**EXERCISE BRIEF**
List each line of the data in which the string "colour" appears.

Source data:
------------------------------
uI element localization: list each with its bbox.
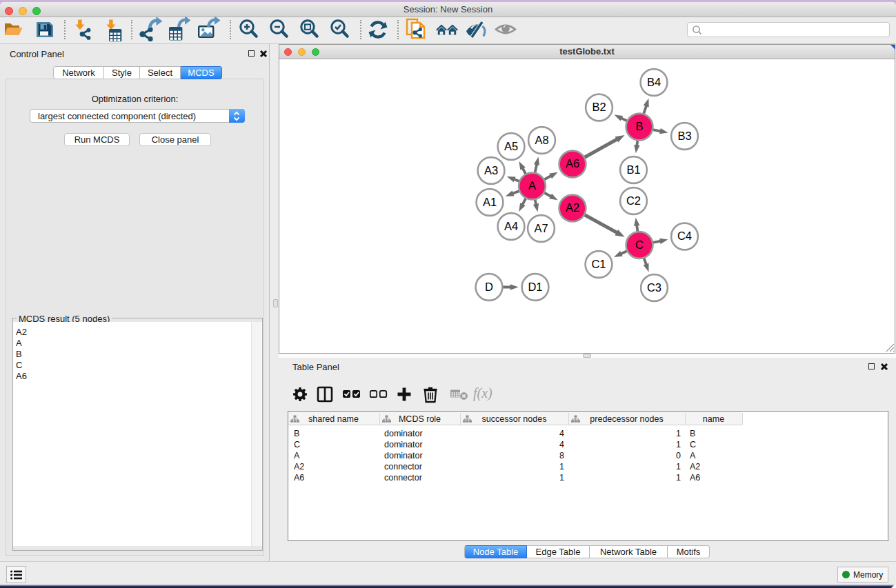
svg-text:A8: A8 [535,134,548,146]
svg-text:A3: A3 [484,164,498,176]
svg-text:A2: A2 [566,201,579,214]
svg-text:A6: A6 [566,157,579,170]
svg-text:B3: B3 [677,130,691,142]
svg-text:A1: A1 [483,196,497,208]
svg-text:D1: D1 [528,281,542,293]
svg-text:B2: B2 [592,101,606,113]
svg-text:A7: A7 [534,222,548,234]
svg-text:A5: A5 [504,140,518,152]
svg-text:A: A [528,179,536,192]
svg-text:C4: C4 [677,230,692,242]
svg-text:A4: A4 [504,220,518,232]
svg-text:D: D [485,281,493,293]
svg-text:B4: B4 [647,76,661,88]
svg-text:C: C [635,239,644,251]
svg-text:C2: C2 [626,194,641,207]
svg-text:C1: C1 [591,258,606,270]
svg-text:B1: B1 [626,163,640,176]
svg-text:B: B [635,120,643,132]
svg-text:C3: C3 [647,281,661,294]
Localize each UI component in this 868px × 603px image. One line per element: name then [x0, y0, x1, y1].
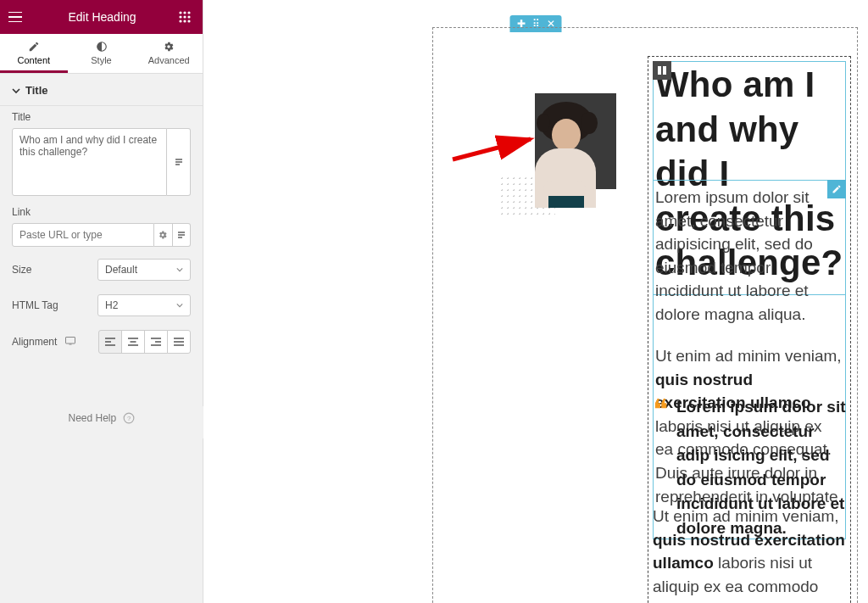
tab-style-label: Style [91, 55, 111, 65]
align-right-button[interactable] [144, 330, 168, 354]
link-input[interactable] [12, 223, 154, 247]
size-value: Default [105, 264, 137, 276]
link-options-button[interactable] [154, 223, 173, 247]
svg-point-6 [179, 20, 181, 22]
field-size: Size Default [0, 252, 203, 288]
paragraph-3: Ut enim ad minim veniam, quis nostrud ex… [653, 505, 846, 603]
alignment-buttons [98, 330, 191, 354]
column-edit-icon[interactable] [653, 61, 671, 80]
svg-point-2 [187, 11, 190, 14]
svg-point-1 [183, 11, 186, 14]
help-link[interactable]: Need Help ? [0, 360, 203, 424]
svg-text:?: ? [126, 415, 130, 422]
sidebar-title: Edit Heading [68, 10, 136, 24]
svg-rect-10 [65, 338, 75, 344]
align-justify-button[interactable] [167, 330, 191, 354]
svg-point-0 [179, 11, 181, 14]
title-label: Title [12, 111, 191, 123]
annotation-arrow [446, 134, 548, 168]
align-center-button[interactable] [121, 330, 145, 354]
edit-widget-icon[interactable] [827, 180, 846, 198]
responsive-icon[interactable] [65, 337, 75, 345]
panel-title-label: Title [25, 84, 48, 97]
svg-line-14 [453, 139, 531, 159]
tab-style[interactable]: Style [68, 34, 136, 73]
alignment-label: Alignment [12, 336, 75, 348]
htmltag-select[interactable]: H2 [97, 294, 191, 316]
align-left-button[interactable] [98, 330, 122, 354]
field-link: Link [0, 201, 203, 252]
editor-sidebar: Edit Heading Content Style Advanced Titl… [0, 0, 203, 603]
editor-canvas: ✚ ⠿ ✕ Who am I and why did I create this… [203, 0, 868, 603]
apps-icon[interactable] [179, 11, 194, 23]
title-textarea[interactable] [12, 128, 167, 196]
size-select[interactable]: Default [97, 259, 191, 281]
tab-advanced-label: Advanced [148, 55, 190, 65]
panel-tabs: Content Style Advanced [0, 34, 203, 74]
svg-point-5 [187, 15, 190, 18]
tab-content[interactable]: Content [0, 34, 68, 73]
tab-advanced[interactable]: Advanced [135, 34, 203, 73]
dynamic-tags-button[interactable] [167, 128, 191, 196]
svg-point-8 [187, 20, 190, 22]
svg-rect-15 [658, 66, 661, 75]
svg-rect-16 [663, 66, 666, 75]
svg-point-4 [183, 15, 186, 18]
htmltag-label: HTML Tag [12, 299, 58, 311]
field-title: Title [0, 106, 203, 201]
sidebar-header: Edit Heading [0, 0, 203, 34]
link-label: Link [12, 206, 191, 218]
htmltag-value: H2 [105, 299, 118, 311]
menu-icon[interactable] [8, 12, 25, 22]
panel-title: Title [0, 74, 203, 106]
svg-point-7 [183, 20, 186, 22]
field-htmltag: HTML Tag H2 [0, 288, 203, 323]
tab-content-label: Content [18, 55, 51, 65]
paragraph-1: Lorem ipsum dolor sit amet, consectetur … [655, 186, 843, 326]
field-alignment: Alignment [0, 323, 203, 360]
link-dynamic-button[interactable] [173, 223, 192, 247]
svg-rect-11 [69, 344, 71, 345]
svg-point-3 [179, 15, 181, 18]
panel-toggle-title[interactable]: Title [12, 84, 191, 105]
size-label: Size [12, 264, 31, 276]
help-icon: ? [123, 412, 135, 424]
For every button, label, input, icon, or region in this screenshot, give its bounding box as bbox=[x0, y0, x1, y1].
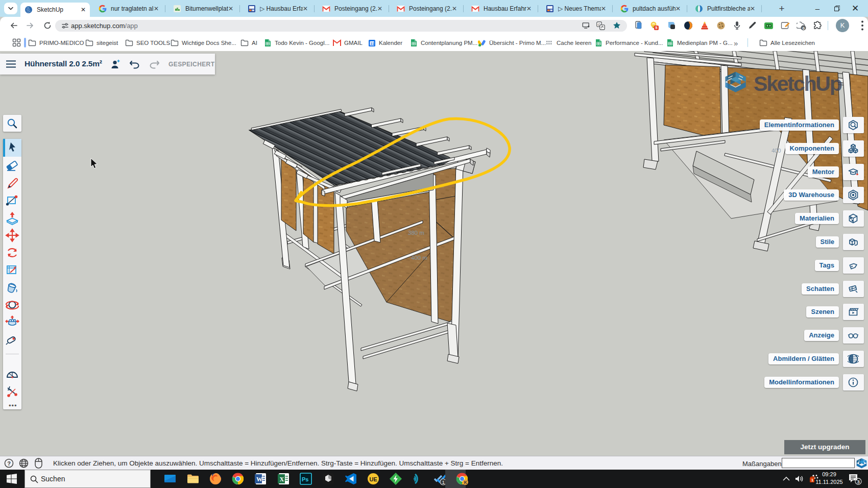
svg-text:380 m: 380 m bbox=[408, 230, 424, 236]
svg-text:?: ? bbox=[7, 460, 11, 467]
svg-text:5: 5 bbox=[655, 26, 657, 30]
svg-text:1: 1 bbox=[442, 480, 445, 485]
svg-text:X: X bbox=[280, 476, 284, 483]
svg-text:Ps: Ps bbox=[302, 476, 308, 482]
svg-text:UE: UE bbox=[370, 476, 377, 482]
svg-text:3: 3 bbox=[857, 479, 860, 484]
svg-text:SketchUp: SketchUp bbox=[754, 72, 842, 95]
svg-text:400 m: 400 m bbox=[411, 255, 427, 261]
svg-text:K: K bbox=[464, 480, 468, 485]
svg-text:31: 31 bbox=[371, 41, 375, 45]
svg-text:0: 0 bbox=[803, 26, 805, 31]
svg-text:400: 400 bbox=[771, 148, 781, 154]
svg-text:W: W bbox=[256, 476, 262, 483]
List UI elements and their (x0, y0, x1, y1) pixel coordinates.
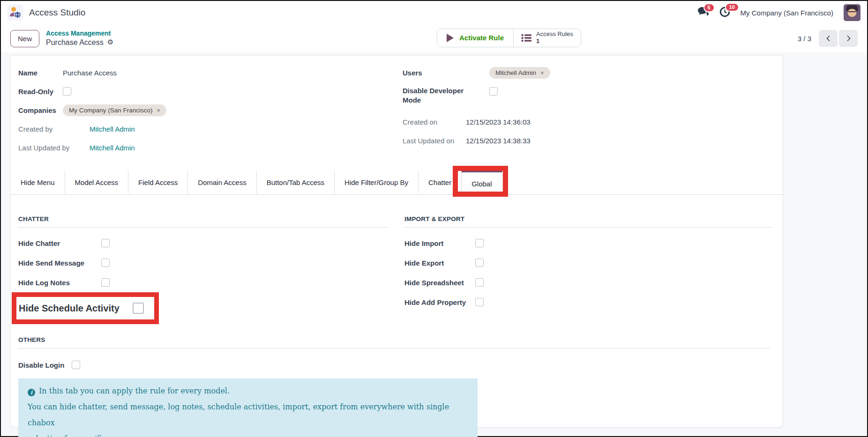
hide-export-row: Hide Export (404, 259, 771, 267)
hide-send-message-checkbox[interactable] (101, 259, 110, 267)
disable-login-row: Disable Login (18, 361, 771, 369)
readonly-checkbox[interactable] (63, 87, 71, 96)
hide-spreadsheet-row: Hide Spreadsheet (404, 278, 771, 287)
field-row-updated-on: Last Updated on 12/15/2023 14:38:33 (403, 132, 771, 150)
hide-chatter-checkbox[interactable] (101, 239, 110, 247)
info-line-3: selection for specific user. (28, 431, 468, 437)
info-alert: iIn this tab you can apply the rule for … (18, 378, 478, 437)
updated-by-link[interactable]: Mitchell Admin (90, 144, 135, 152)
readonly-label: Read-Only (18, 88, 63, 96)
pager-count: 3 / 3 (798, 35, 811, 43)
chatter-section: CHATTER Hide Chatter Hide Send Message H… (18, 215, 388, 324)
updated-on-label: Last Updated on (403, 137, 466, 145)
field-row-readonly: Read-Only (18, 82, 346, 101)
import-export-section: IMPORT & EXPORT Hide Import Hide Export … (404, 215, 771, 324)
import-export-section-title: IMPORT & EXPORT (404, 215, 771, 222)
breadcrumb: Access Management Purchase Access ⚙ (46, 30, 113, 47)
hide-log-notes-row: Hide Log Notes (18, 278, 388, 287)
hide-add-property-row: Hide Add Property (404, 298, 771, 306)
tab-hide-menu[interactable]: Hide Menu (11, 171, 65, 193)
disable-dev-label: Disable Developer Mode (403, 86, 478, 105)
hide-add-property-checkbox[interactable] (475, 298, 484, 306)
hide-schedule-activity-label: Hide Schedule Activity (19, 303, 120, 314)
notebook-tabs: Hide Menu Model Access Field Access Doma… (11, 171, 783, 195)
control-panel: New Access Management Purchase Access ⚙ … (1, 24, 867, 52)
activities-badge: 10 (725, 3, 739, 12)
app-window: Access Studio 5 10 (0, 0, 868, 437)
breadcrumb-current: Purchase Access (46, 38, 104, 47)
activities-menu[interactable]: 10 (719, 7, 730, 19)
created-by-link[interactable]: Mitchell Admin (90, 125, 135, 133)
tab-chatter[interactable]: Chatter (419, 171, 462, 193)
hide-spreadsheet-checkbox[interactable] (475, 278, 484, 287)
tab-field-access[interactable]: Field Access (128, 171, 188, 193)
created-by-label: Created by (18, 125, 71, 133)
tab-global[interactable]: Global (462, 171, 502, 195)
user-avatar[interactable] (844, 4, 861, 21)
hide-log-notes-checkbox[interactable] (101, 278, 110, 287)
hide-schedule-activity-checkbox[interactable] (133, 303, 144, 314)
hide-chatter-row: Hide Chatter (18, 239, 388, 247)
field-row-name: Name Purchase Access (18, 63, 346, 82)
top-nav: Access Studio 5 10 (1, 1, 867, 24)
list-icon (521, 34, 531, 42)
info-line-1: In this tab you can apply the rule for e… (39, 386, 230, 395)
hide-import-row: Hide Import (404, 239, 771, 247)
play-icon (447, 34, 454, 42)
updated-by-label: Last Updated by (18, 144, 71, 152)
field-row-created-by: Created by Mitchell Admin (18, 119, 346, 138)
messages-badge: 5 (703, 3, 715, 12)
tab-hide-filter-group-by[interactable]: Hide Filter/Group By (335, 171, 419, 193)
breadcrumb-parent-link[interactable]: Access Management (46, 30, 113, 38)
action-button-group: Activate Rule Access Rules 1 (437, 29, 581, 47)
tab-domain-access[interactable]: Domain Access (188, 171, 256, 193)
chatter-section-title: CHATTER (18, 215, 388, 222)
others-section-title: OTHERS (18, 336, 771, 343)
field-row-companies: Companies My Company (San Francisco) × (18, 101, 346, 119)
record-fields: Name Purchase Access Read-Only Companies… (18, 56, 771, 157)
form-sheet: Name Purchase Access Read-Only Companies… (10, 55, 783, 428)
new-button[interactable]: New (10, 30, 39, 47)
info-icon: i (28, 389, 35, 396)
remove-tag-icon[interactable]: × (540, 69, 544, 76)
company-tag: My Company (San Francisco) × (63, 104, 166, 116)
field-row-updated-by: Last Updated by Mitchell Admin (18, 138, 346, 157)
users-label: Users (403, 69, 489, 77)
access-rules-stat-button[interactable]: Access Rules 1 (514, 29, 581, 47)
others-section: OTHERS Disable Login (18, 336, 771, 369)
hide-export-checkbox[interactable] (475, 259, 484, 267)
gear-icon[interactable]: ⚙ (107, 38, 113, 47)
company-switcher[interactable]: My Company (San Francisco) (741, 9, 833, 17)
field-row-disable-dev: Disable Developer Mode (403, 82, 771, 105)
field-row-created-on: Created on 12/15/2023 14:36:03 (403, 113, 771, 132)
pager: 3 / 3 (798, 30, 858, 47)
annotation-highlight-hide-schedule-activity: Hide Schedule Activity (12, 292, 159, 324)
updated-on-value: 12/15/2023 14:38:33 (466, 137, 531, 145)
created-on-value: 12/15/2023 14:36:03 (466, 118, 531, 126)
info-line-2: You can hide chatter, send message, log … (28, 399, 468, 431)
tab-button-tab-access[interactable]: Button/Tab Access (257, 171, 335, 193)
activate-rule-button[interactable]: Activate Rule (437, 29, 514, 47)
app-title[interactable]: Access Studio (29, 7, 85, 18)
hide-import-checkbox[interactable] (475, 239, 484, 247)
global-tab-content: CHATTER Hide Chatter Hide Send Message H… (18, 195, 771, 437)
name-label: Name (18, 69, 63, 77)
hide-send-message-row: Hide Send Message (18, 259, 388, 267)
user-tag: Mitchell Admin × (489, 67, 550, 79)
pager-next-button[interactable] (839, 30, 858, 47)
disable-dev-checkbox[interactable] (489, 87, 498, 96)
field-row-users: Users Mitchell Admin × (403, 63, 771, 82)
name-value[interactable]: Purchase Access (63, 69, 117, 77)
access-studio-app-icon[interactable] (7, 5, 23, 21)
messages-menu[interactable]: 5 (698, 7, 709, 19)
disable-login-checkbox[interactable] (72, 361, 80, 369)
tab-model-access[interactable]: Model Access (65, 171, 129, 193)
companies-label: Companies (18, 106, 63, 114)
created-on-label: Created on (403, 118, 466, 126)
pager-previous-button[interactable] (819, 30, 838, 47)
remove-tag-icon[interactable]: × (157, 107, 161, 114)
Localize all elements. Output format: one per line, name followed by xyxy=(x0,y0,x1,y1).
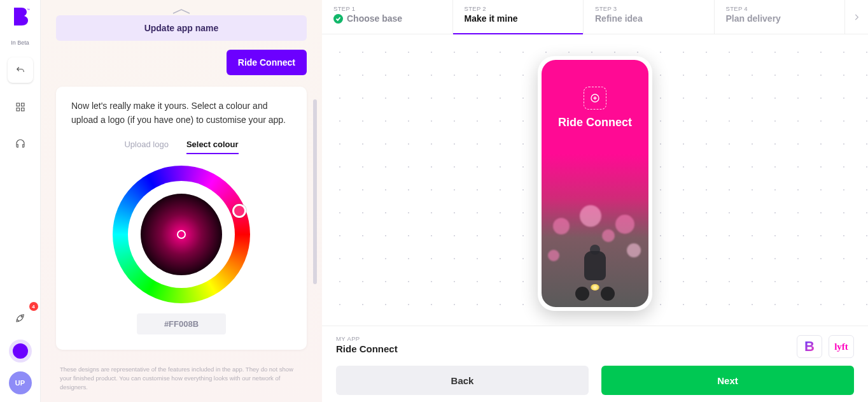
brand-chip-builder[interactable]: B xyxy=(797,335,822,358)
my-app-block: MY APP Ride Connect xyxy=(336,335,398,354)
grid-button[interactable] xyxy=(8,94,33,120)
back-button[interactable]: Back xyxy=(336,366,589,395)
svg-rect-2 xyxy=(21,103,24,106)
beta-label: In Beta xyxy=(11,39,29,46)
next-button[interactable]: Next xyxy=(601,366,854,395)
colour-picker: #FF008B xyxy=(71,166,291,334)
grid-icon xyxy=(15,101,26,113)
theme-swatch[interactable] xyxy=(9,340,32,363)
main-area: STEP 1 Choose base STEP 2 Make it mine S… xyxy=(322,0,868,402)
my-app-label: MY APP xyxy=(336,335,398,342)
step-title-text: Plan delivery xyxy=(726,13,781,24)
collapse-handle[interactable] xyxy=(171,6,192,14)
customise-tabs: Upload logo Select colour xyxy=(71,140,291,154)
step-num: STEP 4 xyxy=(726,5,834,12)
phone-app-title: Ride Connect xyxy=(542,116,648,129)
panel-scrollbar[interactable] xyxy=(313,99,317,284)
rocket-button[interactable]: 4 xyxy=(8,305,33,331)
update-app-name-button[interactable]: Update app name xyxy=(56,15,307,41)
disclaimer-text: These designs are representative of the … xyxy=(56,365,307,391)
step-title-text: Choose base xyxy=(347,13,402,24)
support-button[interactable] xyxy=(8,131,33,157)
add-logo-slot[interactable] xyxy=(584,87,606,110)
brand-chip-lyft[interactable]: lyft xyxy=(829,335,854,358)
undo-icon xyxy=(15,64,26,76)
brand-chips: B lyft xyxy=(797,335,854,358)
user-avatar[interactable]: UP xyxy=(9,371,32,394)
tab-select-colour[interactable]: Select colour xyxy=(186,140,239,154)
step-1[interactable]: STEP 1 Choose base xyxy=(322,0,453,34)
brightness-handle[interactable] xyxy=(177,230,186,239)
step-num: STEP 2 xyxy=(465,5,572,12)
undo-button[interactable] xyxy=(8,57,33,83)
footer-bar: MY APP Ride Connect B lyft Back Next xyxy=(322,326,868,402)
hex-value[interactable]: #FF008B xyxy=(137,313,226,334)
svg-point-5 xyxy=(21,316,22,317)
hue-wheel[interactable] xyxy=(113,166,250,303)
card-instruction: Now let's really make it yours. Select a… xyxy=(71,99,291,127)
step-4[interactable]: STEP 4 Plan delivery xyxy=(715,0,846,34)
step-title-text: Refine idea xyxy=(595,13,643,24)
svg-rect-1 xyxy=(17,103,20,106)
steps-next-arrow[interactable] xyxy=(845,0,868,34)
chevron-right-icon xyxy=(852,13,861,22)
tab-upload-logo[interactable]: Upload logo xyxy=(124,140,168,154)
svg-text:™: ™ xyxy=(27,8,30,11)
rocket-badge: 4 xyxy=(29,302,38,311)
left-panel: Update app name Ride Connect Now let's r… xyxy=(41,0,322,402)
brightness-disc[interactable] xyxy=(141,194,222,275)
lyft-logo: lyft xyxy=(834,341,848,352)
rocket-icon xyxy=(15,312,26,324)
svg-rect-3 xyxy=(17,108,20,111)
check-icon xyxy=(333,14,343,24)
left-rail: ™ In Beta 4 UP xyxy=(0,0,41,402)
phone-background-art xyxy=(542,180,648,307)
step-num: STEP 1 xyxy=(333,5,441,12)
rider-silhouette xyxy=(573,245,617,302)
step-3[interactable]: STEP 3 Refine idea xyxy=(584,0,715,34)
plus-icon xyxy=(590,93,600,103)
customise-card: Now let's really make it yours. Select a… xyxy=(56,87,307,350)
my-app-name: Ride Connect xyxy=(336,343,398,354)
step-bar: STEP 1 Choose base STEP 2 Make it mine S… xyxy=(322,0,868,34)
chevron-up-icon xyxy=(171,8,192,15)
hue-handle[interactable] xyxy=(232,204,246,218)
svg-rect-4 xyxy=(21,108,24,111)
step-num: STEP 3 xyxy=(595,5,703,12)
phone-screen: Ride Connect xyxy=(542,60,648,307)
app-logo: ™ xyxy=(10,6,31,28)
app-name-chip: Ride Connect xyxy=(227,50,307,75)
step-2[interactable]: STEP 2 Make it mine xyxy=(453,0,584,34)
builder-b-icon: B xyxy=(804,338,815,355)
phone-mockup: Ride Connect xyxy=(538,56,652,311)
headset-icon xyxy=(15,138,26,150)
step-title-text: Make it mine xyxy=(465,13,518,24)
preview-canvas[interactable]: Ride Connect xyxy=(322,34,868,326)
------------------------------
**TASK ANSWER**
colour-picker: #FF008B xyxy=(71,166,291,334)
customise-tabs: Upload logo Select colour xyxy=(71,140,291,154)
tab-select-colour[interactable]: Select colour xyxy=(186,140,239,154)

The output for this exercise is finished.